■ Data to examine ■

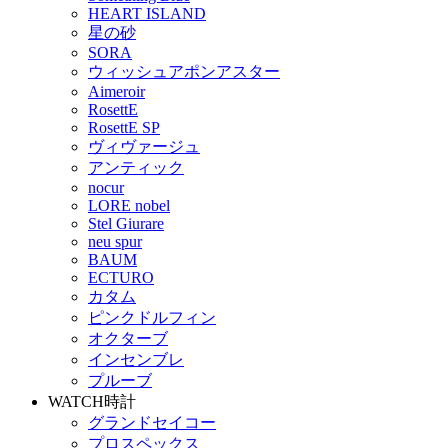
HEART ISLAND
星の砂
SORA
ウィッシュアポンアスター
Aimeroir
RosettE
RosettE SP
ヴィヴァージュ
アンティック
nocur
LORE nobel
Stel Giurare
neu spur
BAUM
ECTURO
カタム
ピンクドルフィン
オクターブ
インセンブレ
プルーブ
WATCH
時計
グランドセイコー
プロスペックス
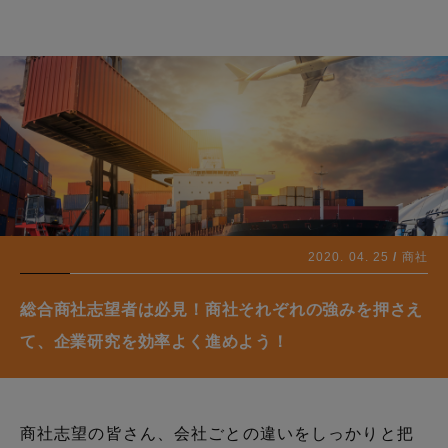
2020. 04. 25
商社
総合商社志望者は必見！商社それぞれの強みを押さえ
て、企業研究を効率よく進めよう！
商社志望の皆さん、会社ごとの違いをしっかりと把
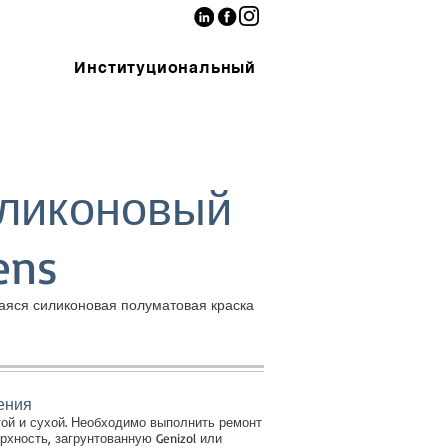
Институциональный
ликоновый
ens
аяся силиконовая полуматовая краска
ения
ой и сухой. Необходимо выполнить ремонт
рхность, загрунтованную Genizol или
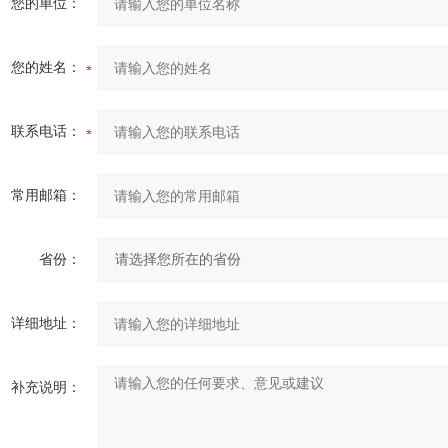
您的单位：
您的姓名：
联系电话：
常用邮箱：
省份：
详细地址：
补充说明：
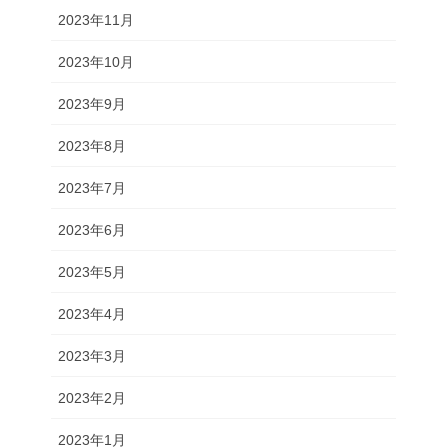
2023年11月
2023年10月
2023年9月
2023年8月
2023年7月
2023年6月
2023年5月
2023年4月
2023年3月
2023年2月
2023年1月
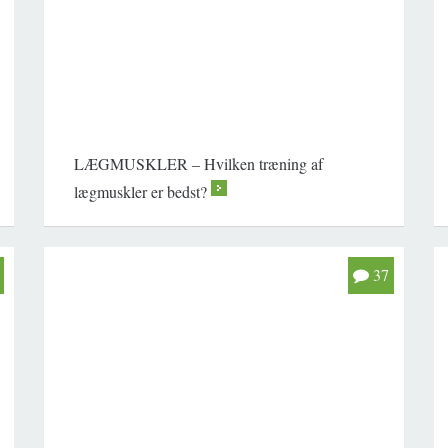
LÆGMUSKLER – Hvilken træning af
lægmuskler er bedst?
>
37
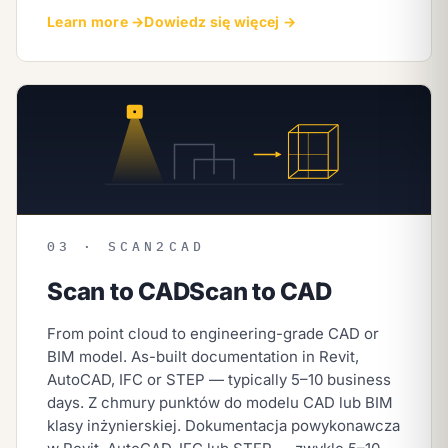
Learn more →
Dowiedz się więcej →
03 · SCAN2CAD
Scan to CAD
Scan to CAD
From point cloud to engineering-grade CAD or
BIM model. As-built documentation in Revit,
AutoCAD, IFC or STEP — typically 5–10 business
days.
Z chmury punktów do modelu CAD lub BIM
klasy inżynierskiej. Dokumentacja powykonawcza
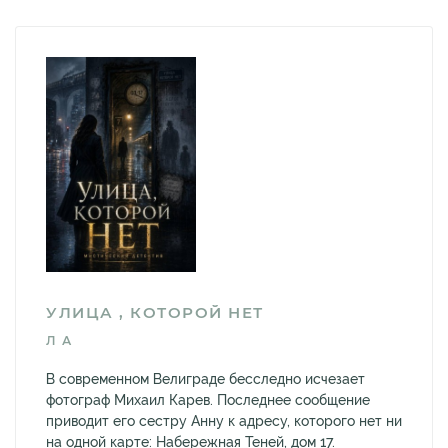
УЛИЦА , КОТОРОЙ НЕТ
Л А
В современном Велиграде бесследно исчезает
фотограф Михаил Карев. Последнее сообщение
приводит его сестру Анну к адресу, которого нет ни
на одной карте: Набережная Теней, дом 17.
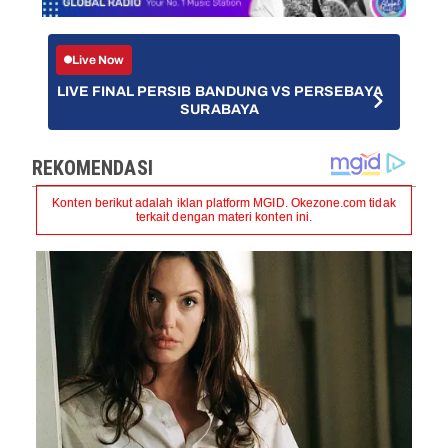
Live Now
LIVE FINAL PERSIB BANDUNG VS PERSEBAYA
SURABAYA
* * *
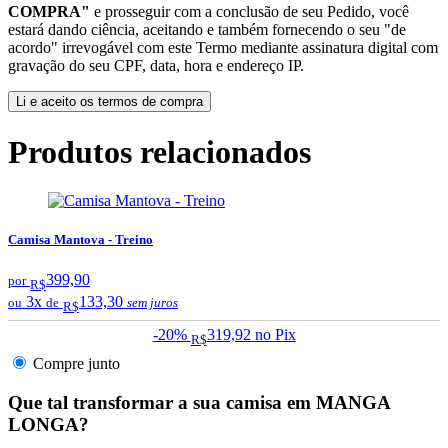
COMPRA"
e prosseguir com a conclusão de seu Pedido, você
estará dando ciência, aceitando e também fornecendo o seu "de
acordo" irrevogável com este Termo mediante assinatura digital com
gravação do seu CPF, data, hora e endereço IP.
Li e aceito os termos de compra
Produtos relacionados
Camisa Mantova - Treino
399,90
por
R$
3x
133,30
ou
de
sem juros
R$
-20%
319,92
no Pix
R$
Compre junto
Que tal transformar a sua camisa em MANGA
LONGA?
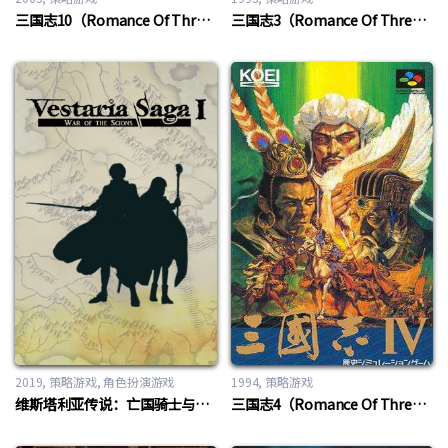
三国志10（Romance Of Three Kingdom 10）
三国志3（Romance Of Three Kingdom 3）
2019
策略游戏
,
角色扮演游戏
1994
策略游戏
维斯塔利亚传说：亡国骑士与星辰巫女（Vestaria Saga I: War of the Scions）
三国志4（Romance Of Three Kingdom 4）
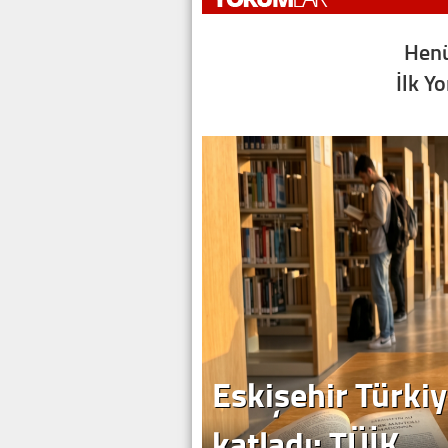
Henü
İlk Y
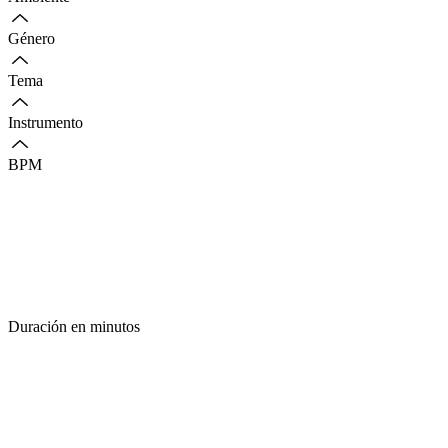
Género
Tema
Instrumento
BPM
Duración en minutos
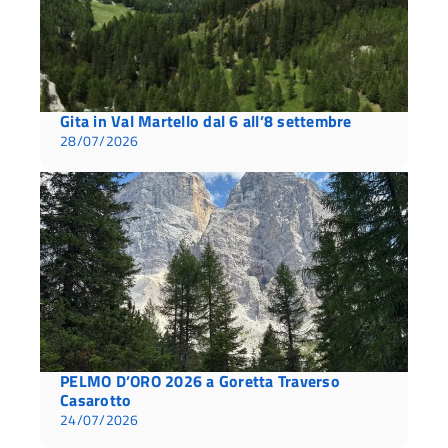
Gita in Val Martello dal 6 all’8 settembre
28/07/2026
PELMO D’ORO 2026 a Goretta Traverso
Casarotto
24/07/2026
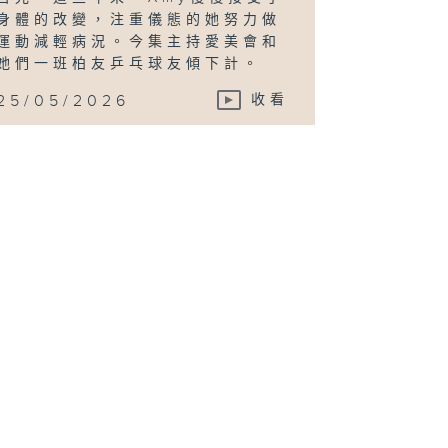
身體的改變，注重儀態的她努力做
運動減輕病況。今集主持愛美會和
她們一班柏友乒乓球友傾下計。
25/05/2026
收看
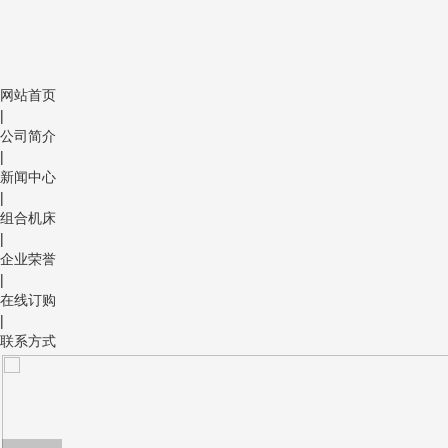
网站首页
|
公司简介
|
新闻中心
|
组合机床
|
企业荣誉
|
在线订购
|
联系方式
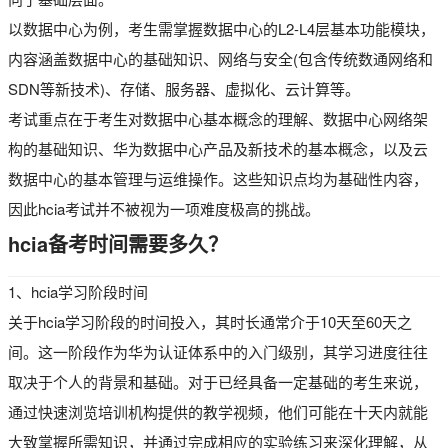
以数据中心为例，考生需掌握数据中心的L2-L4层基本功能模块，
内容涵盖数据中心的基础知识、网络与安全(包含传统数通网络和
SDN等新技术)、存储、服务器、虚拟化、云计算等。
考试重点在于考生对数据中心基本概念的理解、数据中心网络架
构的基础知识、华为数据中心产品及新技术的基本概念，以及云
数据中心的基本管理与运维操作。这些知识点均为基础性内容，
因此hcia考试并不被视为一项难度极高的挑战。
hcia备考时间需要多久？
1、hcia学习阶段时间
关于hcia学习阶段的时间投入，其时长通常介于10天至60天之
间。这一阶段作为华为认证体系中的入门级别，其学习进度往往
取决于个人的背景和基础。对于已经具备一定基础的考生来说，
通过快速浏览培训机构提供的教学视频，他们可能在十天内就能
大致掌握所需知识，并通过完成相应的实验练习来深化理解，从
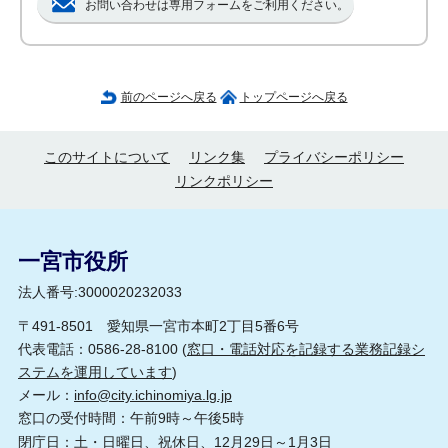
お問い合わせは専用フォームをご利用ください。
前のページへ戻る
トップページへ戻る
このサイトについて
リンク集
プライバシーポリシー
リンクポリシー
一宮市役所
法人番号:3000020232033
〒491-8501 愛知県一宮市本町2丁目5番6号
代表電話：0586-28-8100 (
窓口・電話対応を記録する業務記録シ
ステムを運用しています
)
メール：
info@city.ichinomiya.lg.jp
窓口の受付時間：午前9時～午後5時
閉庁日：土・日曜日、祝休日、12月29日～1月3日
--
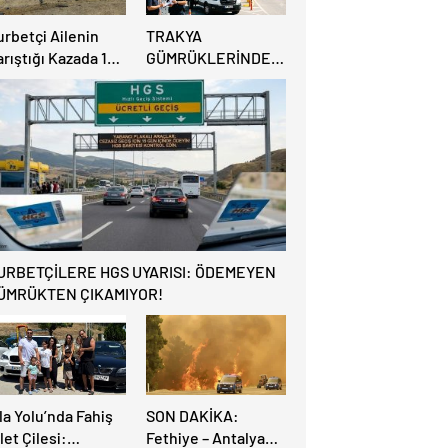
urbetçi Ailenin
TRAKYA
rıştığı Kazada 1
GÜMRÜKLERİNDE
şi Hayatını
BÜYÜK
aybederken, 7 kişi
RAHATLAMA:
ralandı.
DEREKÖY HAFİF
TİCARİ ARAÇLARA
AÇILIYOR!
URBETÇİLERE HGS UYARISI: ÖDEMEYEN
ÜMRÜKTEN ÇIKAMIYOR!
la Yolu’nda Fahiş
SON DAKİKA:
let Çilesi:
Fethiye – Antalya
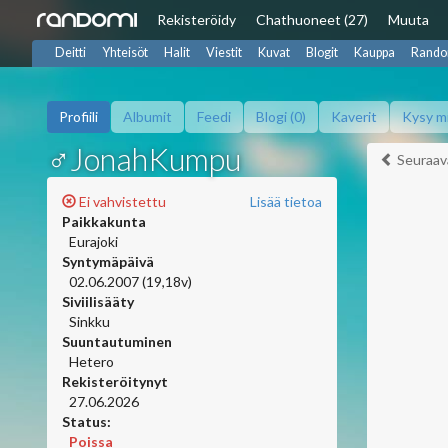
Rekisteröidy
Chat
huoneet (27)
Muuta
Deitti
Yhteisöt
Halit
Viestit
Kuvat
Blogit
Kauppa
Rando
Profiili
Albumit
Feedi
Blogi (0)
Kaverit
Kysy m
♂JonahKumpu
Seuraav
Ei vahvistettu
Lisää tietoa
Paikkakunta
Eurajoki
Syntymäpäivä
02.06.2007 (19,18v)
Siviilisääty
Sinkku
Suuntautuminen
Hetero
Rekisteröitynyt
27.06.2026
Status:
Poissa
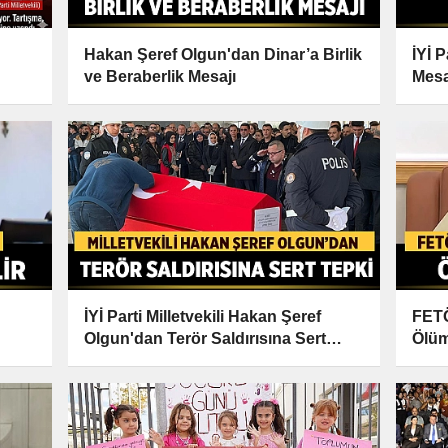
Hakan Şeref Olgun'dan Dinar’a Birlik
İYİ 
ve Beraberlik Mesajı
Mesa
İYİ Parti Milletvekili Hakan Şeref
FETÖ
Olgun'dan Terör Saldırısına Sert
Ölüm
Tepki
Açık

■ Directions ■
Using the listing above, show each line holding the string "Kingdom".

■ Result below ■
三国志10（Romance Of Three Kingdom 10）
三国志3（Romance Of Three Kingdom 3）
三国志4（Romance Of Three Kingdom 4）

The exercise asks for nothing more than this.